Dans quelques pays, parmi les personnes qui vivent de traitements ou de rentes, on se fait des idées très-fausses de ce qu’on appelle le luxe des classes inférieures. On s’étonne de ce que les ouvriers boivent du café avec du sucre, et on vante le temps où ils se contentaient de bouillie d’avoine ; on regrette que le paysan ait changé contre du drap son pauvre et uniforme vêtement de coutil ; on craint que la servante ne puisse bientôt plus être distinguée de la maîtresse, on exalte les règlements somptuaires des temps passés. Mais si l’on mesure le travail de l’ouvrier dans les contrées où il est nourri et vêtu comme le riche, et dans celles où il se contente d’aliments et de vêtements grossiers, on trouve que, dans les premières, l’accroissement des jouissances de l’ouvrier, loin de nuire à la prospérité générale, a augmenté les forces productives de la société. La besogne quotidienne de l’ouvrier y est le double ou le triple de ce qu’elle est ailleurs. Les règlements somptuaires n’ont fait que tuer l’émulation chez la plupart des habitants et n’ont encouragé que la paresse et la routine[1].

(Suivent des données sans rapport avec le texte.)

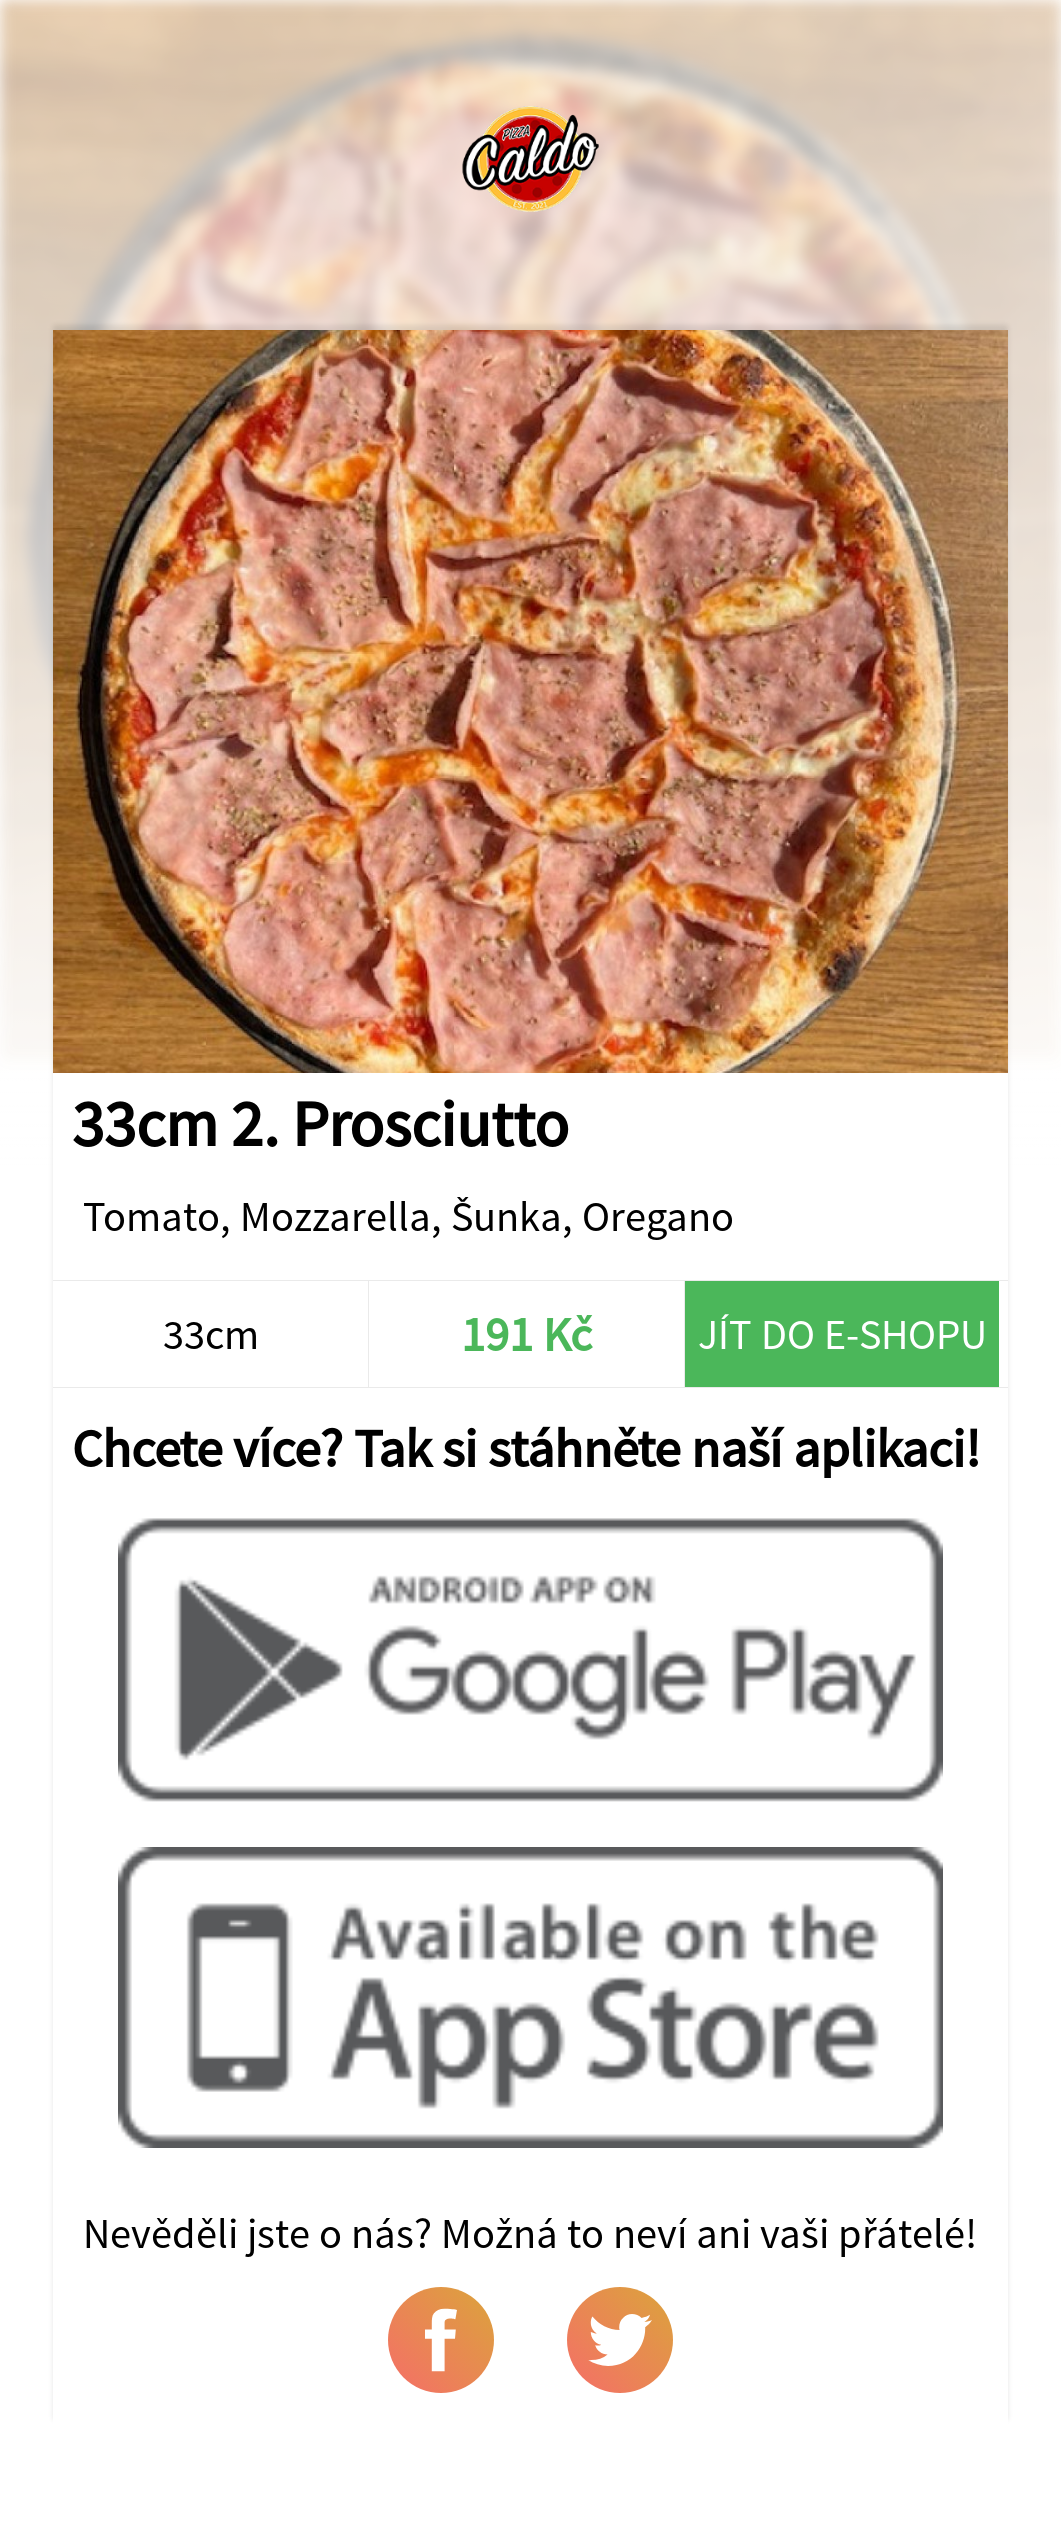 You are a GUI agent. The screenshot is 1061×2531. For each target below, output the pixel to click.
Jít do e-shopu (842, 1334) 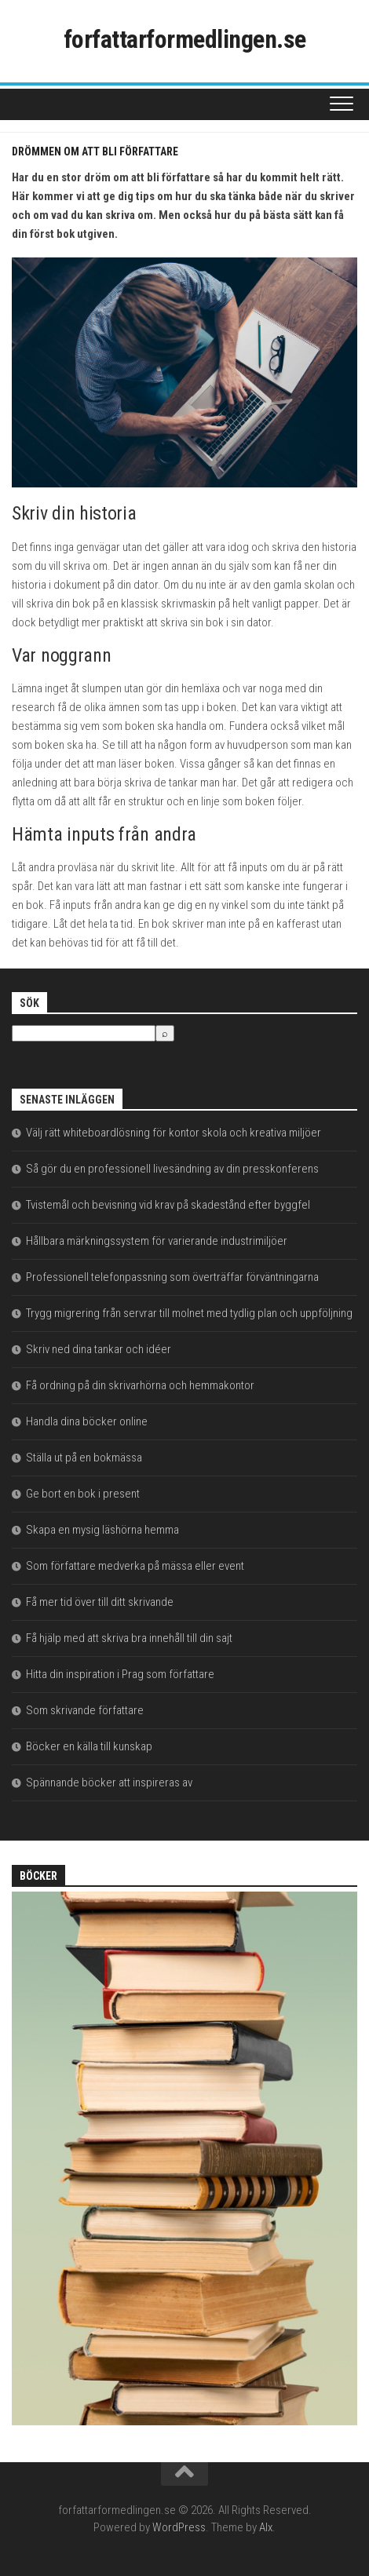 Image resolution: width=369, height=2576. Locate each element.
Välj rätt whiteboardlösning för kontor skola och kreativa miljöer (173, 1133)
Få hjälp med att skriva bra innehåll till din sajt (129, 1638)
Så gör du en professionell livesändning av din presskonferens (172, 1169)
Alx (265, 2527)
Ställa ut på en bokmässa (84, 1457)
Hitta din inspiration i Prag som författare (120, 1674)
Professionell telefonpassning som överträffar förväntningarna (172, 1277)
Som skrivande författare (85, 1710)
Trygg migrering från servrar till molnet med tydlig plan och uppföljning (189, 1313)
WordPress (179, 2527)
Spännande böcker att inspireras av (109, 1782)
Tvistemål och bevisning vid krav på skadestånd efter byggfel (168, 1205)
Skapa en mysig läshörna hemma (102, 1530)
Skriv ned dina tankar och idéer (98, 1349)
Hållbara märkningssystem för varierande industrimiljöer (156, 1241)
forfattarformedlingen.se (185, 39)
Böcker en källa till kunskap (89, 1746)
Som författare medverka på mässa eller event (135, 1566)
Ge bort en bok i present (83, 1494)
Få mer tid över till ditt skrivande (100, 1602)
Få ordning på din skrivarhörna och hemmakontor (140, 1385)
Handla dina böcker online (87, 1421) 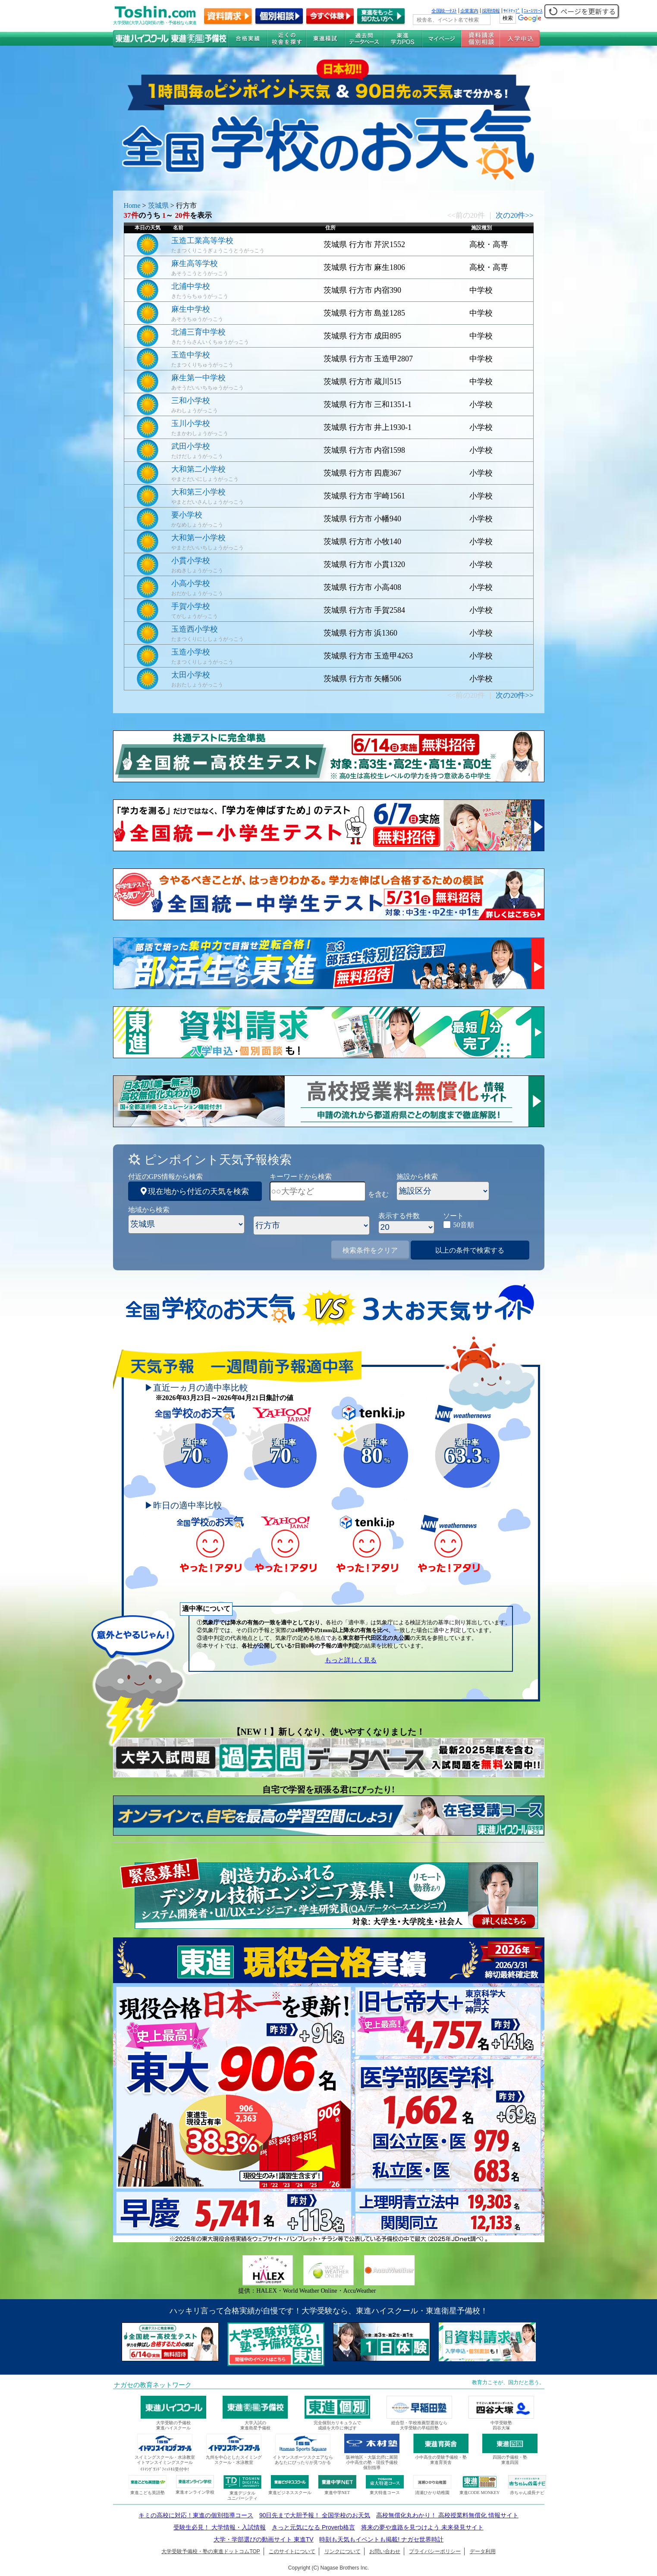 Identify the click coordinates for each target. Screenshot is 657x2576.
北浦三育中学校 (198, 332)
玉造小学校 (190, 652)
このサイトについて (292, 2551)
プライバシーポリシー (435, 2551)
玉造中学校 (190, 355)
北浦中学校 (190, 286)
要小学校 (186, 515)
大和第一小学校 (198, 537)
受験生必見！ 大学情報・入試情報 (219, 2527)
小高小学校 (190, 583)
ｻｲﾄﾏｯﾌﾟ (511, 10)
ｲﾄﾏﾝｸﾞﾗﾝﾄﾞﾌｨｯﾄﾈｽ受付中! (164, 2469)
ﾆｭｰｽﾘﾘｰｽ (533, 10)
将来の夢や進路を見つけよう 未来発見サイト (422, 2527)
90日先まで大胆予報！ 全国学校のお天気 (314, 2515)
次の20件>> (514, 215)
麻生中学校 (190, 309)
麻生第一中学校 (198, 377)
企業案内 (469, 10)
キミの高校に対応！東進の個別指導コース (195, 2515)
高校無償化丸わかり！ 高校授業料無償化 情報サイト (447, 2515)
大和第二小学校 (198, 469)
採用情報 (491, 10)
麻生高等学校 (194, 263)
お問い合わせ (384, 2551)
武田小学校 (190, 446)
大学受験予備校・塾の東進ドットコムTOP (210, 2551)
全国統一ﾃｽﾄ (444, 10)
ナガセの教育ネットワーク (153, 2385)
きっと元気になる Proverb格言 (313, 2527)
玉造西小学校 (194, 629)
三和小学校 (190, 400)
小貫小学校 (190, 560)
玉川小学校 (190, 423)
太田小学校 (190, 675)
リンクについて (342, 2551)
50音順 (463, 1224)
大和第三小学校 (198, 492)
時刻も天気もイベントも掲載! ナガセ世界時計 (381, 2539)
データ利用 (483, 2551)
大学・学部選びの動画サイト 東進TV (264, 2539)
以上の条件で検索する (469, 1250)
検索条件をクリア (370, 1250)
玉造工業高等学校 (202, 240)
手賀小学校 (190, 606) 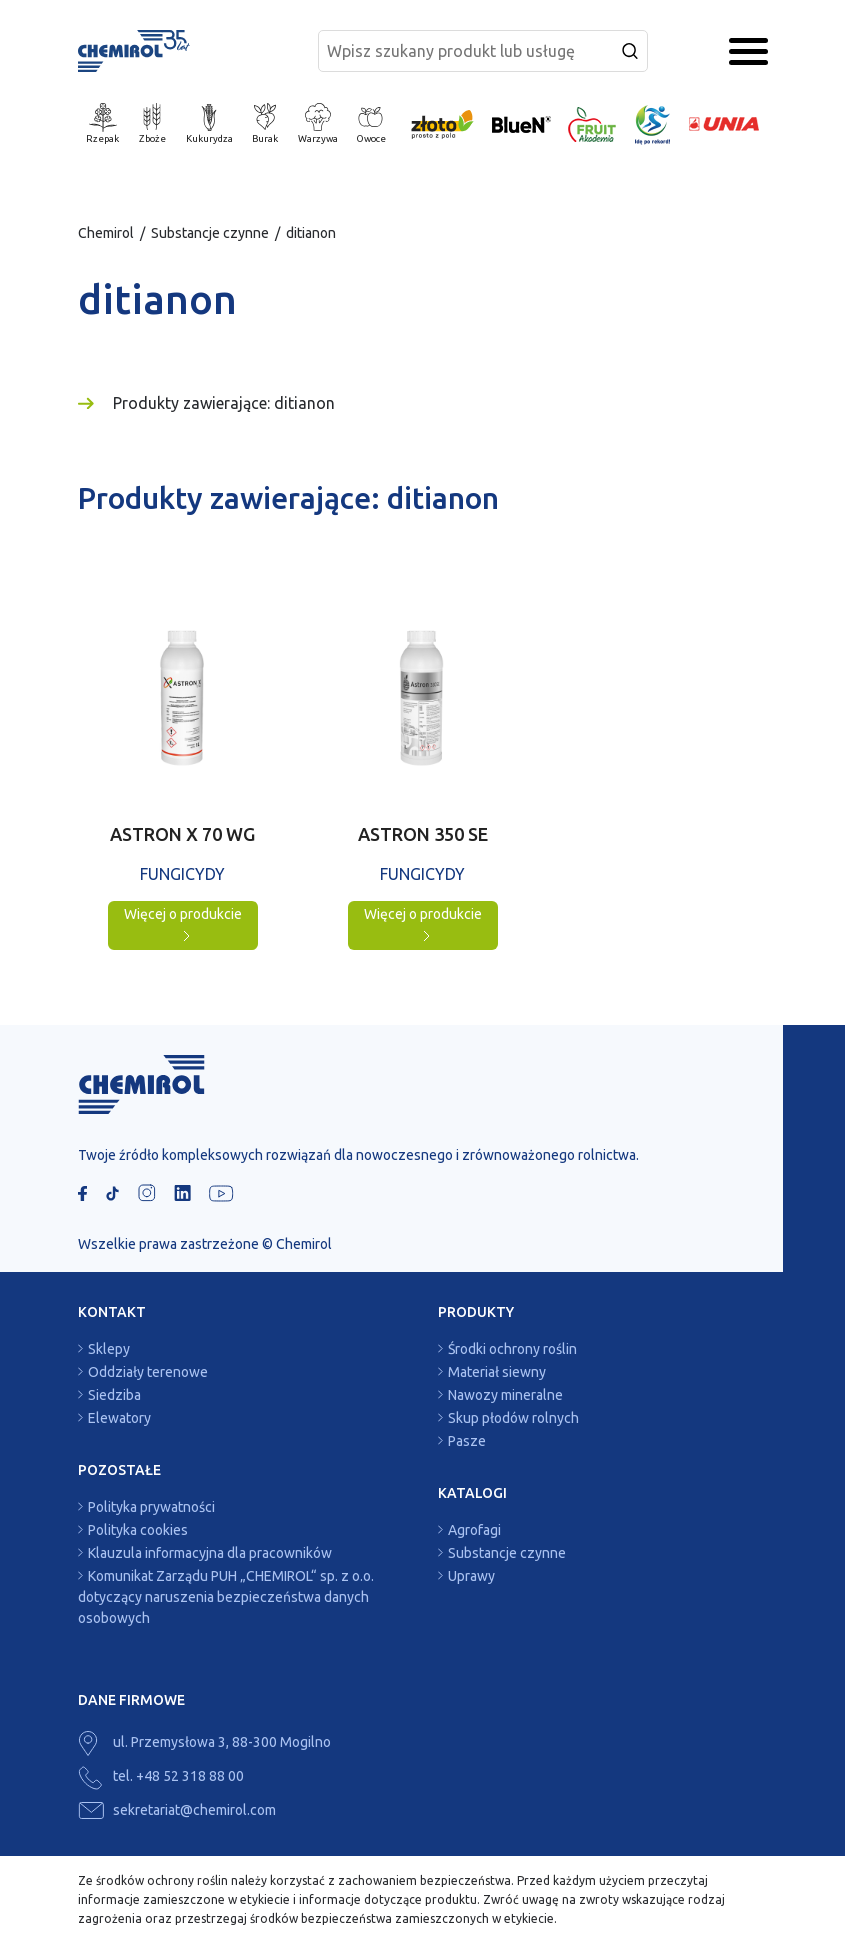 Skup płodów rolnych (513, 1418)
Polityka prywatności (151, 1507)
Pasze (467, 1441)
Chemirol (106, 233)
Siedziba (114, 1395)
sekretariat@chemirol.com (177, 1810)
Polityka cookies (138, 1530)
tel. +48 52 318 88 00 (161, 1776)
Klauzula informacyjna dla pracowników (210, 1553)
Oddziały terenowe (148, 1372)
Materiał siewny (497, 1372)
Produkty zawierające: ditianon (224, 403)
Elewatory (119, 1418)
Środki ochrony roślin (512, 1349)
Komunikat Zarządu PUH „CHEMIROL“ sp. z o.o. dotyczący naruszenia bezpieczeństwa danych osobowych (226, 1597)
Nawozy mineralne (505, 1395)
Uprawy (471, 1576)
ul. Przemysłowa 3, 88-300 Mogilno (204, 1742)
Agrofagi (474, 1530)
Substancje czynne (210, 233)
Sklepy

Les produits, sans doute, doivent avoir été créés avant de

  1. Cette appréciation judicieuse de l’utilité des consommations de luxe met au néant bien des déclamations dont elles ont été l’objet. D’autres économistes, du reste, et en particulier Mac Culloch, les ont approuvées en les envisageant du même point de vue, c’est-à-dire comme stimulants au travail. (H. R.)